Достоевский, только что произведенный в офицеры, писал брату в духе общего гражданского энтузиазма: «Дай Бог долго и счастливо царствовать нашему ангелу-государю! Нет слов, чтобы выразить ему мою благодарность». И опять же: не имея никакой задней мысли, сообщал о делах любовных: «Ту, которую я любил, я обожаю до сих пор. Чем это кончится, не знаю. Я сошел бы с ума или хуже, если б не видал ее. Всё это расстроило мои дела (не думай, что я с ней делюсь, ей отдаю; не такая женщина, она будет жить грошем, а не примет). Это ангел Божий, который встретился мне на пути, и связало нас страдание. Без нее я бы давно упал духом. Что будет, то будет! Ты очень беспокоился о возможности моего брака с нею. Друг милый, кажется, этого никогда не случится, хоть она и любит меня. Это я знаю».
Его постоянно тянуло говорить о ней — со всеми, с кем только возможно, без всякого расчета, без всякой корысти; даже Валиханову, новому своему другу, он пишет об «одной даме, женщине умной, милой, с душой и сердцем». «Может быть, эту превосходную женщину Вы когда-нибудь увидите и будете тоже в числе друзей ее, чего Вам желаю».

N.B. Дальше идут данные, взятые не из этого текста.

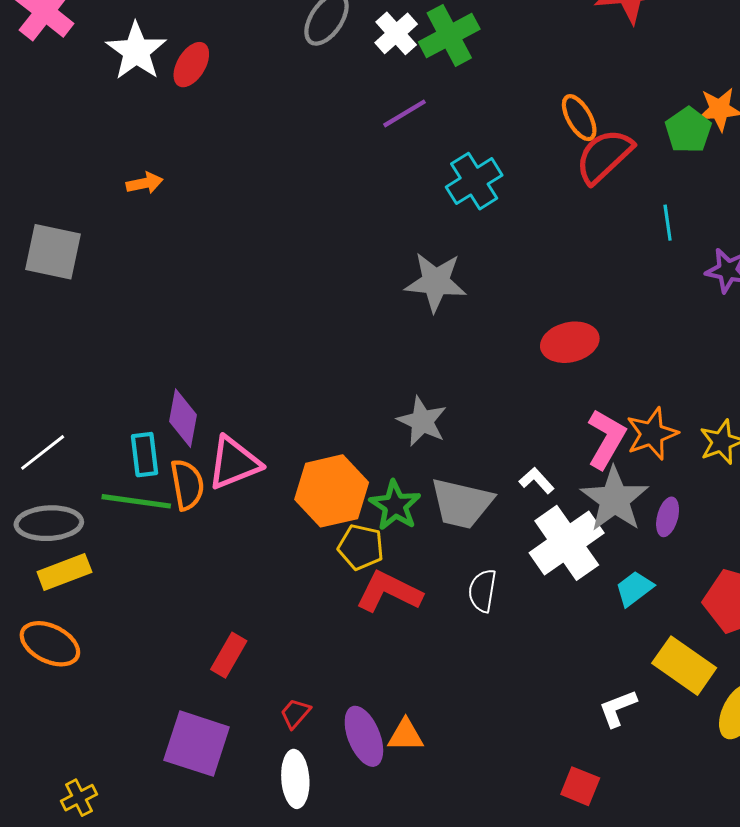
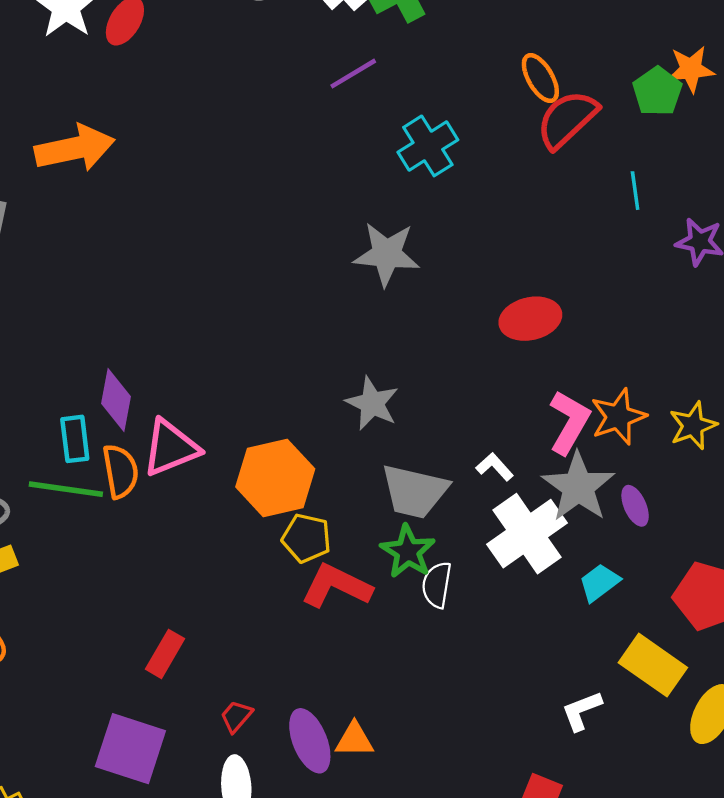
orange arrow: (145, 183) -> (75, 148), size x2.0
green star: (395, 505) -> (408, 551), moved
purple ellipse: (668, 517) -> (635, 506), turned -39

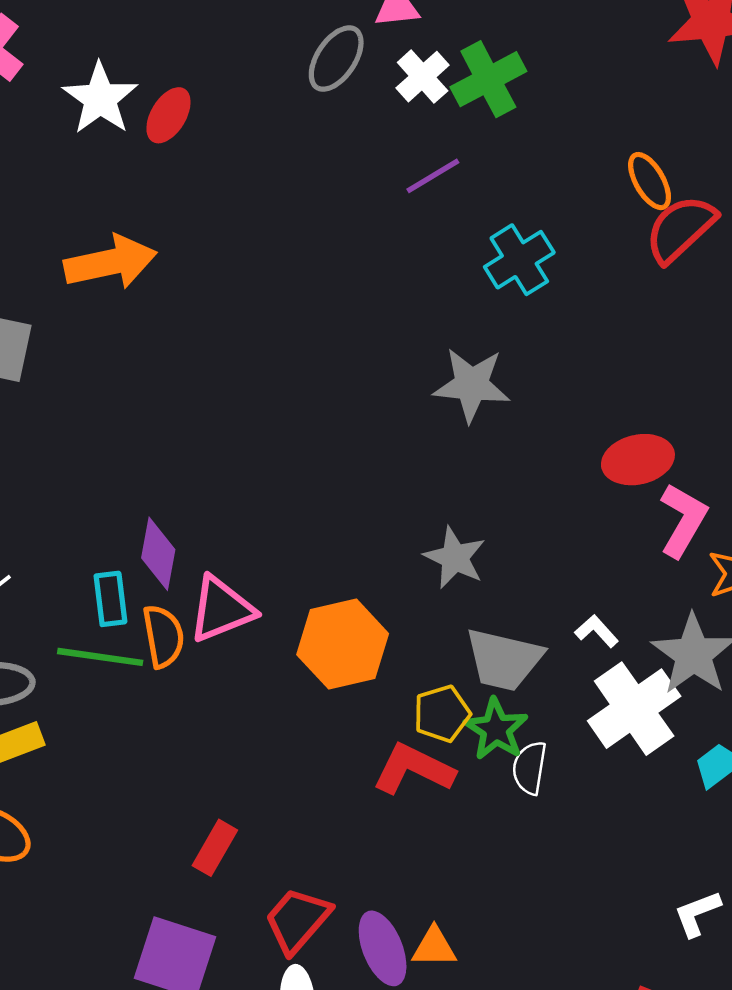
pink L-shape: (569, 422) -> (683, 520), moved
yellow pentagon: (306, 538) -> (442, 714), moved, turned -30
red trapezoid: (236, 716) -> (297, 920), size x1.8

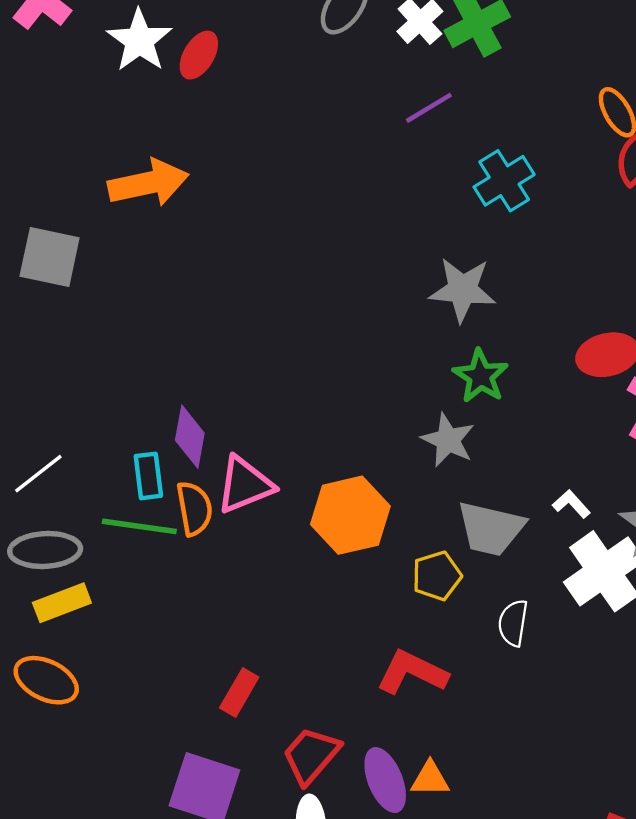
green star: (496, 729) -> (481, 376), moved
red L-shape: (414, 769) -> (412, 672), moved

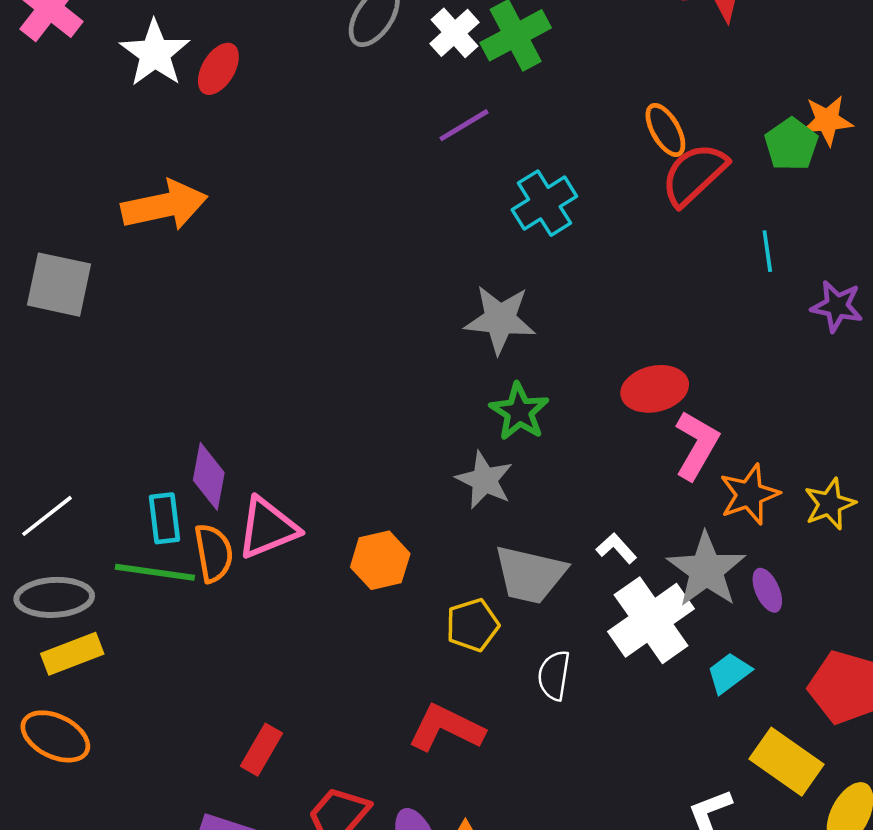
orange hexagon: (350, 515) -> (380, 560), size x0.7

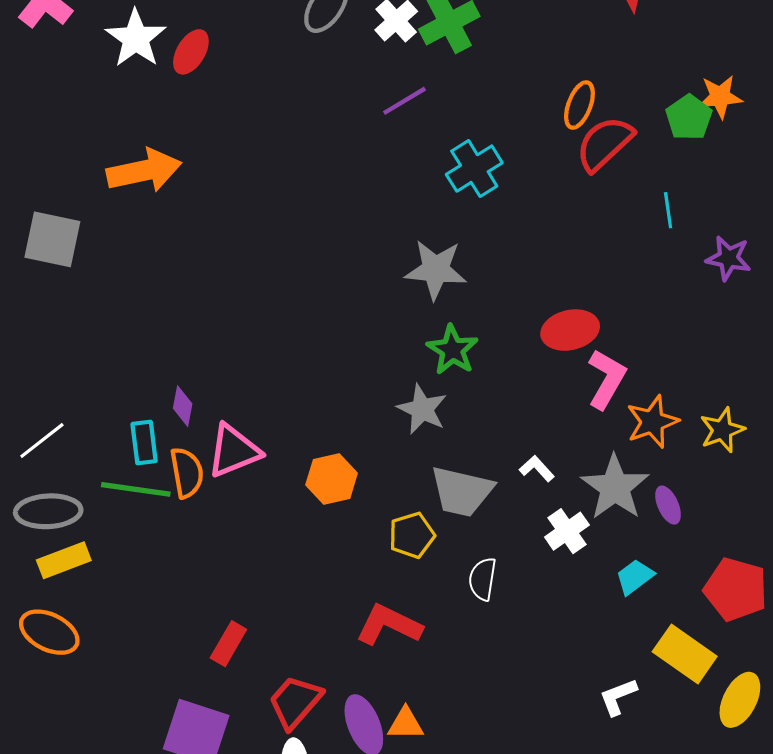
orange ellipse: (665, 130) -> (579, 105), turned 51
purple diamond: (209, 476) -> (183, 406), size x0.7
white cross: (651, 620) -> (567, 531), size x0.6

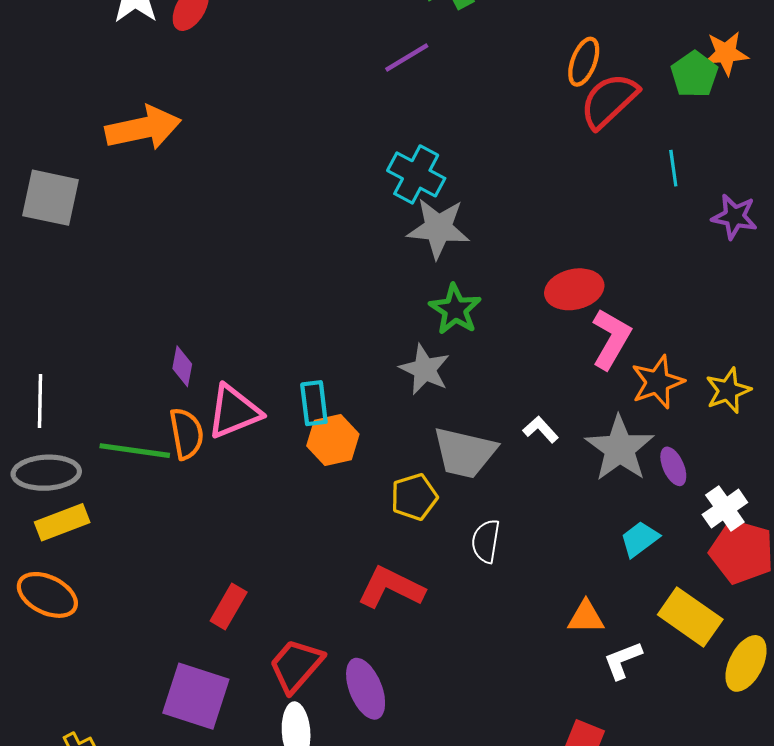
cyan cross: (474, 169) -> (416, 174), moved, turned -30
white line: (42, 440) -> (40, 401), turned -51
cyan rectangle: (144, 443) -> (314, 403), moved
white cross: (567, 531) -> (725, 509), moved
orange triangle: (406, 724) -> (586, 617), moved

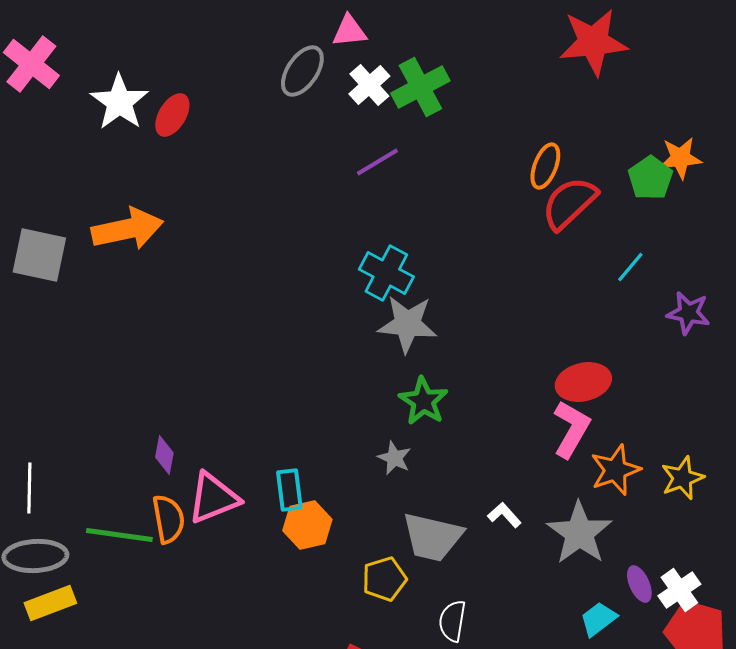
cyan line: (673, 168) -> (630, 267), turned 48
gray square: (51, 198) -> (39, 255), moved
red ellipse: (574, 289) -> (583, 382), moved
gray star: (425, 369) -> (394, 458), size x0.7
purple ellipse: (673, 466) -> (639, 584), moved

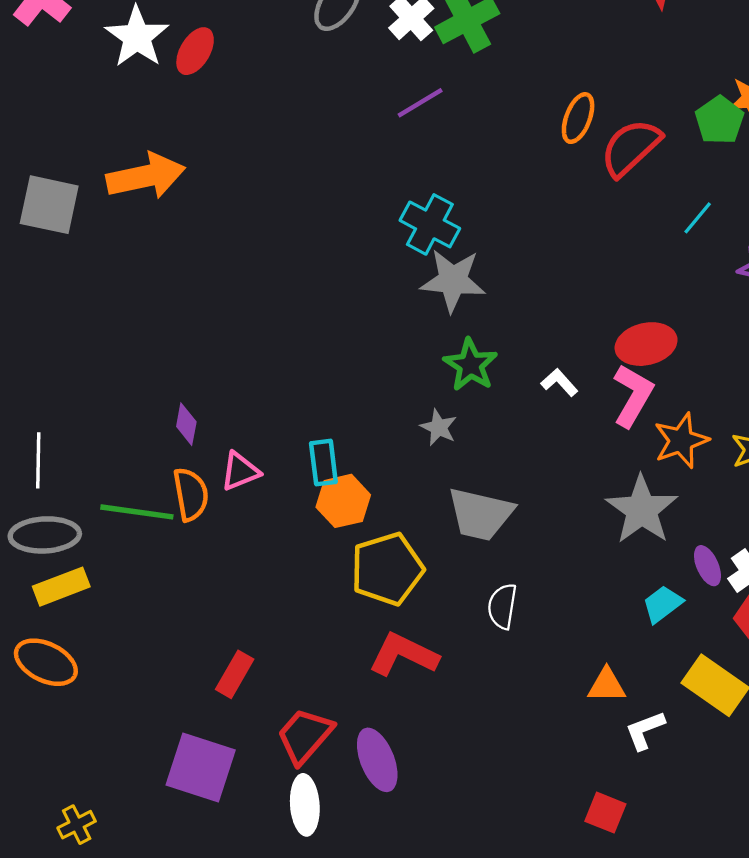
orange ellipse: (545, 166) -> (578, 118), moved
pink triangle: (213, 498) -> (240, 471), size x0.7
white L-shape: (504, 515) -> (559, 382), moved
yellow pentagon: (384, 579) -> (387, 569), moved, size x1.5

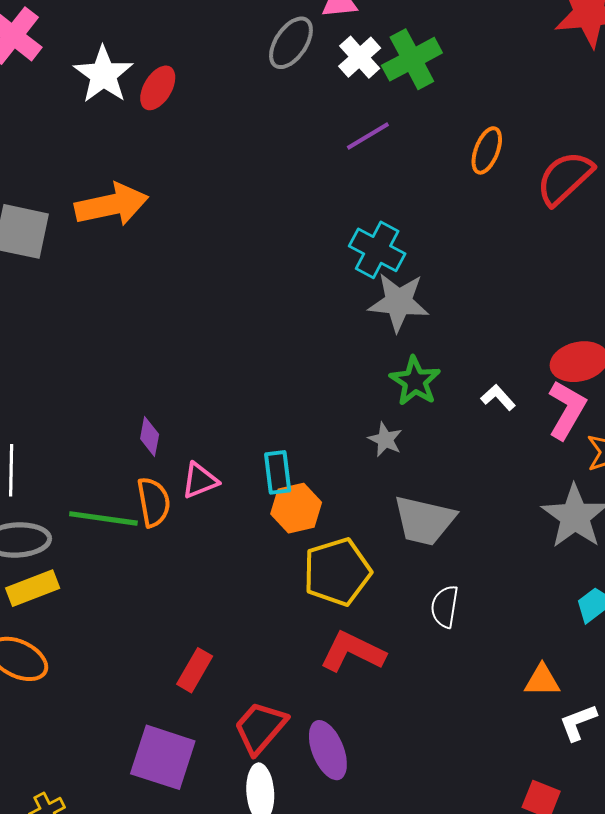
orange ellipse: (578, 118) -> (487, 150), moved

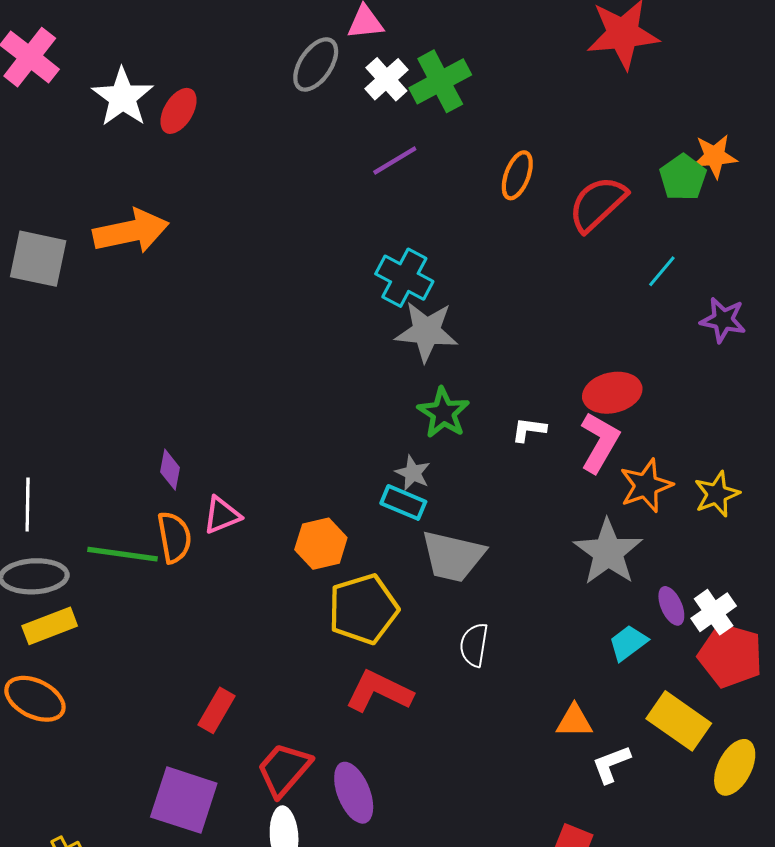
white L-shape: (498, 397) -> (529, 430), turned -40
cyan rectangle: (278, 472) -> (403, 502), moved, turned -60

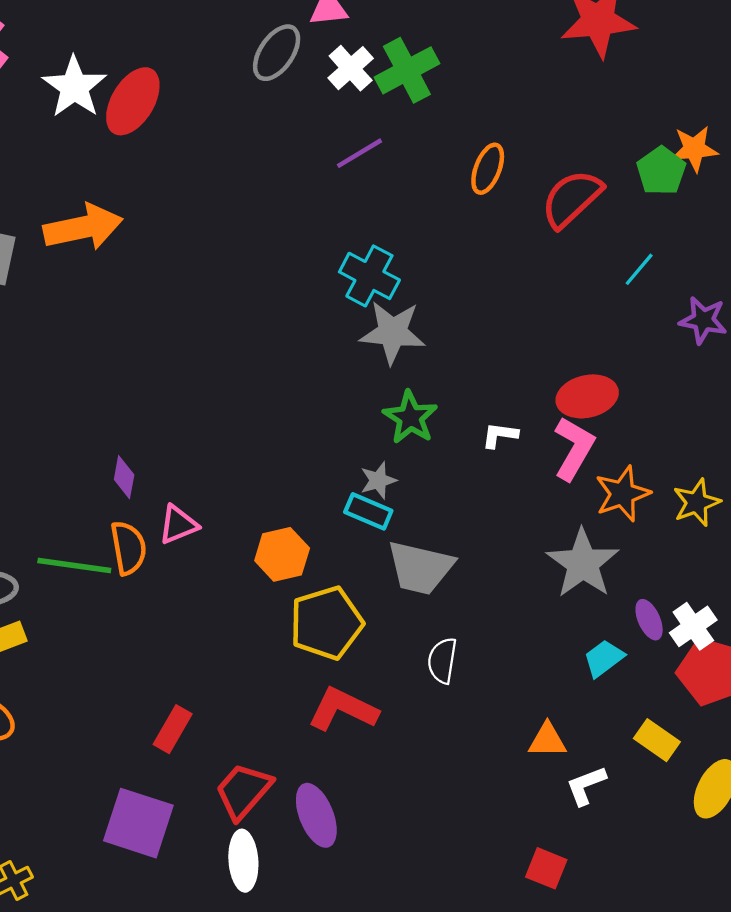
red ellipse: (178, 111) -> (133, 101), size x1.4
gray star: (413, 473) -> (378, 480), turned 30
yellow rectangle: (679, 721) -> (657, 740), size x0.7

В конце ноября 1856 года Ф. М. снова приехал к ней в Кузнецк, теперь официально, и пробыл пять дней. «Никто, кроме этой женщины, не составит моего счастья. Она же любит меня до сих пор, и я выполнял ее желание. Она сама мне сказала: “Да”... Она меня любит. Это я знаю наверно... Она скоро разуверилась в своей новой привязанности. Еще летом по письмам ее я знал это. Мне было всё открыто. Она никогда не имела тайн от меня. О, если б Вы знали, что такое эта женщина!»
Счастье обретенной любви, которая казалась безнадежно утраченной, побудило Достоевского снова хлопотать о Вергунове — его связь с Марией Дмитриевной как будто сошла на нет. «Теперь он мне дороже брата родного. Слишком долго рассказывать мои отношения к нему», — пишет Ф. М. Врангелю. Позже циничные умы увидят здесь торг: якобы Достоевский платил молодому человеку отступное в виде заботы о его карьере (окончивший всего четыре класса гимназии купеческий сын Вергунов вряд ли мог без протекции рассчитывать на служебный рост, имея скромную должность учителя в уездной приходской школе).
Но если допустить, что Достоевский, которого Исаева предпочла Вергунову под влиянием не только страстного и «доказанного» при свидании чувства, но и трезвого, «вдовьего» взгляда на вещи, испытывал благодарность к поверженному сопернику и в радости захотел поддержать его, то все становится на свои места: логика холодного цинизма уступает место логике душевного порыва. «Ему последняя надежда устроить судьбу свою — это держать экзамен в Томске, чтоб получить право на чин и место в 1000 руб. ассигнациями жалованья. Всё дадут, если он выдержит экзамен. Но без протекции ничего не будет... О Вергунове не грешно просить: он того стоит. И потому прошу Вас, если у Вас есть кто-нибудь из родных или знакомых по Министерству просвещенья, имеющих важную должность, то нельзя ли написать... письмо о Вергунове? Видите ли Вы Аполлона Майкова? Он знаком с Вяземским. Что если б это написал Вяземский!»